Except, come to think of it, my last three computers were picked up at a
physical computer store.

It feels impossible for brick-and-mortar stores like B&N to survive on their
current scale (though never say never – it always seemed like a miracle that
those stores could have existed at such scale in the first place, fifteen
years and more after the invention of the web). But I suspect that _something_
made of bricks and mortar is going to take their place. It might look more
like a public library or a coffeeshop or a student union, because most of the
actual books will be sold electronically, but people are going to continue to
have a place to go which has the parts of bookstores that they like: The
browsing, the occasional chair, the librarian/bookseller/knowledgeable person,
the cafe, the company of other readers. And, yes, perhaps even displays of
books.

Because sitting alone in your apartment in front of a screen gets old. And
because a shelf full of physical books and magazines still makes an
impressive, and fairly inexpensive, _display ad_ for books and magazines.
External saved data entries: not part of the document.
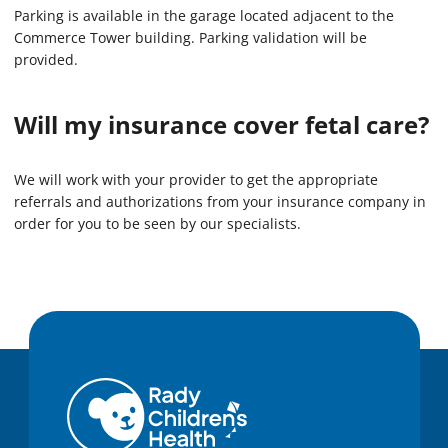
Parking is available in the garage located adjacent to the
Commerce Tower building. Parking validation will be
provided.
Will my insurance cover fetal care?
We will work with your provider to get the appropriate
referrals and authorizations from your insurance company in
order for you to be seen by our specialists.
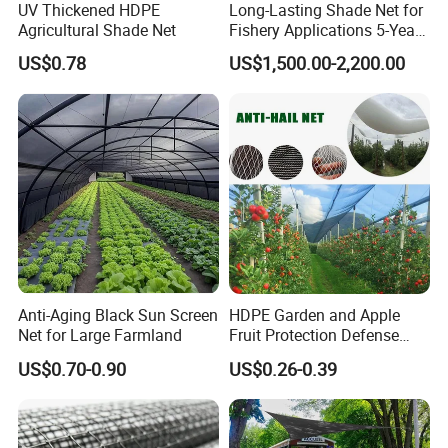
UV Thickened HDPE
Long-Lasting Shade Net for
Plastic netting products. You will find us not only in the Canton
Agricultural Shade Net
Fishery Applications 5-Year
Fair & CHINA INTERNATIONAL HARDWARE SHOW, but also in
Durability
US$0.78
US$1,500.00-2,200.00
Expo Nacional Ferretera, China Commodities EXPO-NIGERIA,
GAFA-SPOGA IN GERMANY, etc.
We believe our future success relies upon consistently
delivering products and service of the highest quality in a timely
and efficient manner so as to enhance the operations of our
customers. We are proud for the product & service we offered.
Anti-Aging Black Sun Screen
HDPE Garden and Apple
Net for Large Farmland
Fruit Protection Defense
Anti-Hail Net
US$0.70-0.90
US$0.26-0.39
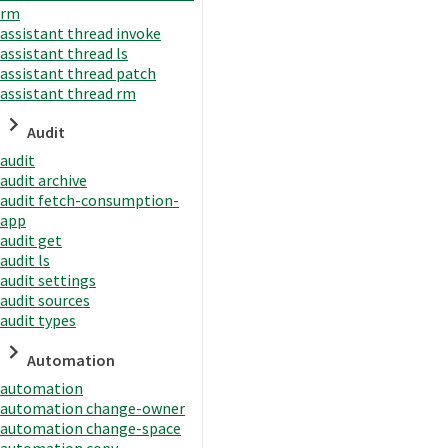
rm
assistant thread invoke
assistant thread ls
assistant thread patch
assistant thread rm
Audit
audit
audit archive
audit fetch-consumption-
app
audit get
audit ls
audit settings
audit sources
audit types
Automation
automation
automation change-owner
automation change-space
automation copy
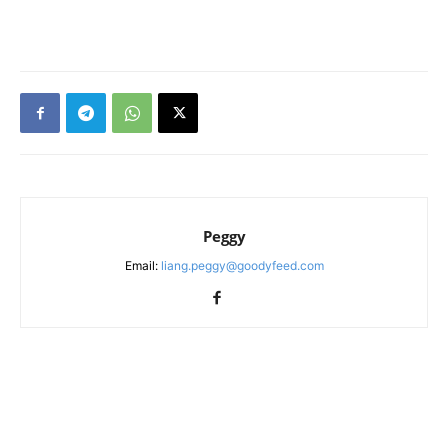
Peggy
Email:
liang.peggy@goodyfeed.com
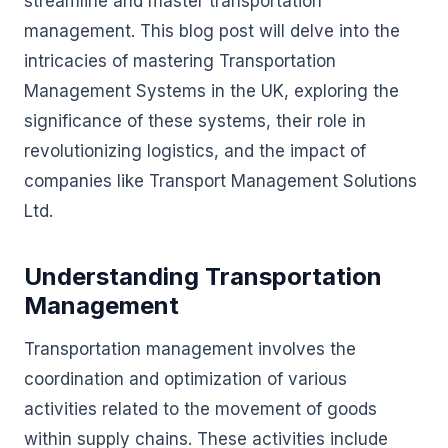
streamline and master transportation
management. This blog post will delve into the
intricacies of mastering Transportation
Management Systems in the UK, exploring the
significance of these systems, their role in
revolutionizing logistics, and the impact of
companies like Transport Management Solutions
Ltd.
Understanding Transportation
Management
Transportation management involves the
coordination and optimization of various
activities related to the movement of goods
within supply chains. These activities include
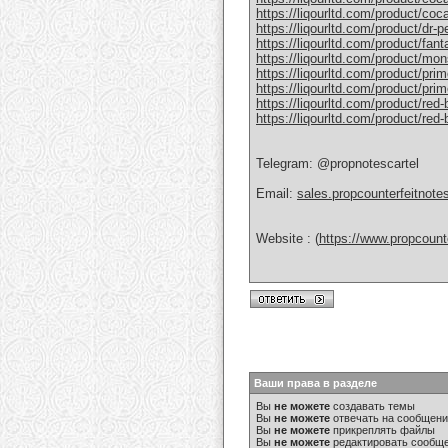
https://liqourltd.com/product/coc
https://liqourltd.com/product/dr-
https://liqourltd.com/product/fant
https://liqourltd.com/product/mon
https://liqourltd.com/product/pri
https://liqourltd.com/product/prim
https://liqourltd.com/product/red-
https://liqourltd.com/product/red
Telegram: @propnotescartel
Email:
sales.propcounterfeitnot
Website : (
https://www.propcount
Ваши права в разделе
Вы
не можете
создавать темы
Вы
не можете
отвечать на сообщен
Вы
не можете
прикреплять файлы
Вы
не можете
редактировать сообщ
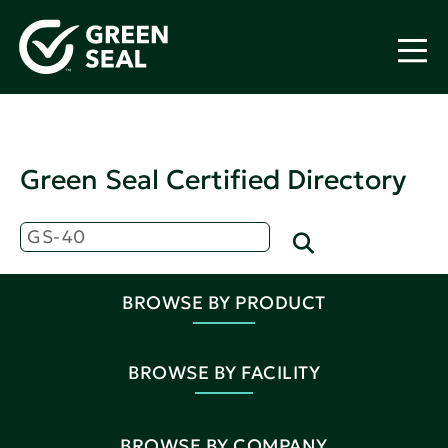
Green Seal Certified Directory
BROWSE BY PRODUCT
BROWSE BY FACILITY
BROWSE BY COMPANY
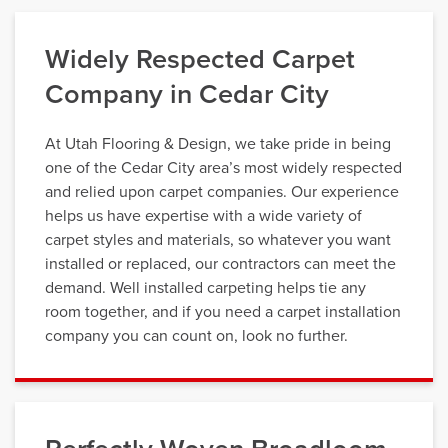
Widely Respected Carpet
Company in Cedar City
At Utah Flooring & Design, we take pride in being
one of the Cedar City area’s most widely respected
and relied upon carpet companies. Our experience
helps us have expertise with a wide variety of
carpet styles and materials, so whatever you want
installed or replaced, our contractors can meet the
demand. Well installed carpeting helps tie any
room together, and if you need a carpet installation
company you can count on, look no further.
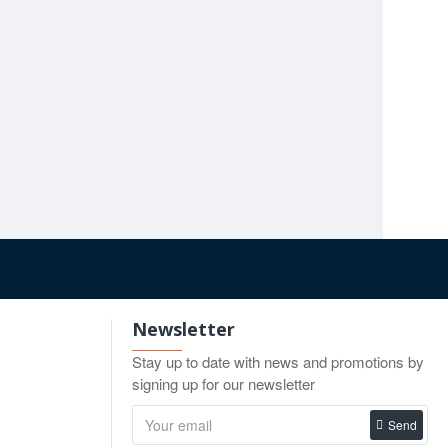
d first.
utting action hold up.
Chalazion Surgical Instrument Set for Eyelid & Blepharoplasty
.00
r practice covers broader facial procedures. For
o Cart
Newsletter
Stay up to date with news and promotions by
signing up for our newsletter
Send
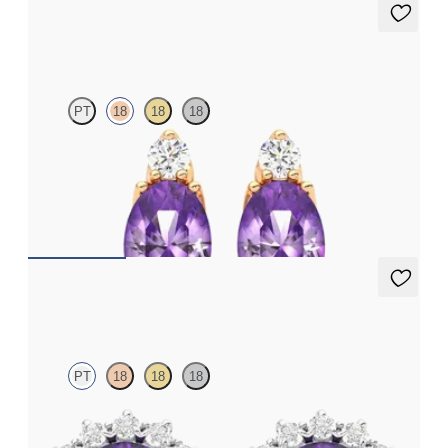
Fiore Earrings
PT
18
18
18
Lab grown diamond and oval amethyst set in 18ct rose gold
earrings
FROM
€950
Briar Earrings
PT
18
18
18
Lab grown diamond halo with centre oval amethyst in platinum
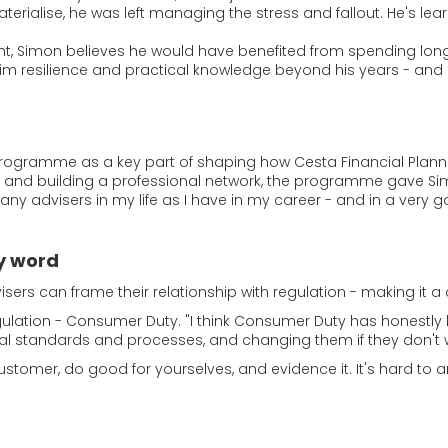
erialise, he was left managing the stress and fallout. He's lear
ht, Simon believes he would have benefited from spending long
him resilience and practical knowledge beyond his years - and 
programme as a key part of shaping how Cesta Financial Plann
ions and building a professional network, the programme gave
many advisers in my life as I have in my career - and in a very
y word
sers can frame their relationship with regulation - making it a
ulation - Consumer Duty. "I think Consumer Duty has honestly b
ernal standards and processes, and changing them if they don't 
ustomer, do good for yourselves, and evidence it. It's hard to a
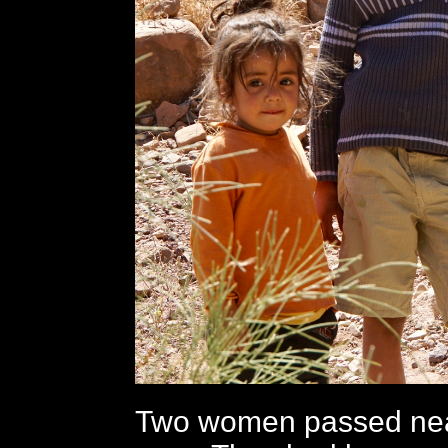
Two women passed near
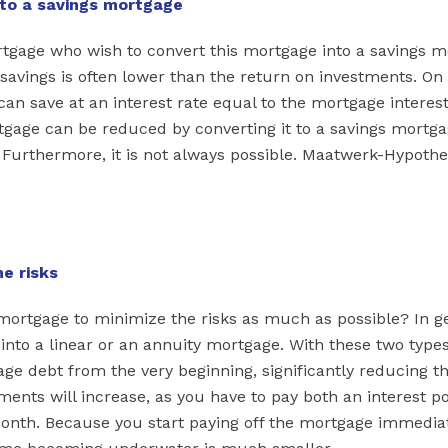
nto a savings mortgage
gage who wish to convert this mortgage into a savings m
 savings is often lower than the return on investments. On
can save at an interest rate equal to the mortgage interes
gage can be reduced by converting it to a savings mortgag
. Furthermore, it is not always possible. Maatwerk-Hypoth
e risks
rtgage to minimize the risks as much as possible? In gen
 into a linear or an annuity mortgage. With these two types
ge debt from the very beginning, significantly reducing th
ents will increase, as you have to pay both an interest po
onth. Because you start paying off the mortgage immediat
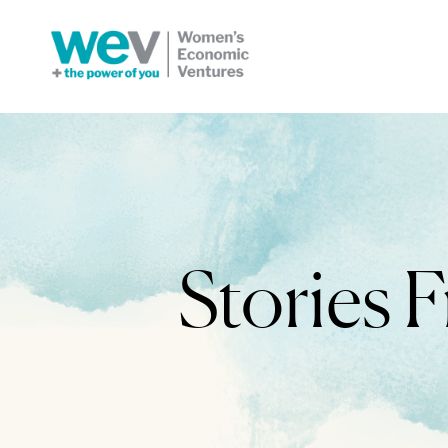
Stories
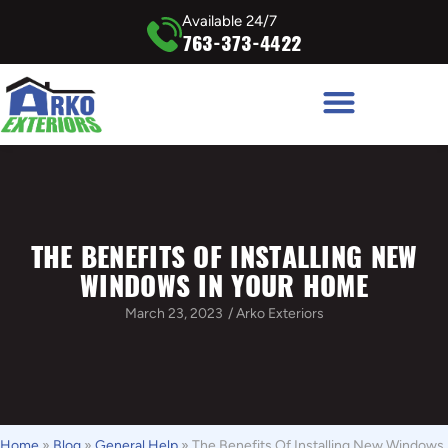
Available 24/7
763-373-4422
THE BENEFITS OF INSTALLING NEW
WINDOWS IN YOUR HOME
March 23, 2023
/
Arko Exteriors
Home
»
Blog
»
General Help
»
The Benefits Of Installing New Windows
Even the aforementioned Apple store, as well as the office-supply store down
the street, still has a few boxes of software sitting on a shelf – even though
software doesn't come in boxes anymore, to the extent that many of those
software boxes have _nothing inside them_ but a thin paper slip with a URL and
a code on it, and even though boxed software, unlike a physical book, is not
browseable, which destroys most of the value of having it on a shelf. Software
boxes are merely well-designed shiny props. And, yet, some of them are still
there. Props are useful things. Humans have more senses than one, and we like
to engage them all when we shop.

Of course, the structure of the bookselling business is going to change, and
some sections really will just disappear. For example, the softening of the
college textbook market seems like a harbinger: College textbooks are
incredibly expensive relative to other books, most buyers really only want to
rent them, they don't rely on bookstore displays to market them (because most
of them are sold to a captive audience), and the people who buy them already
have perfectly good places to hang out with other college-textbook readers (we
call them _colleges_ ).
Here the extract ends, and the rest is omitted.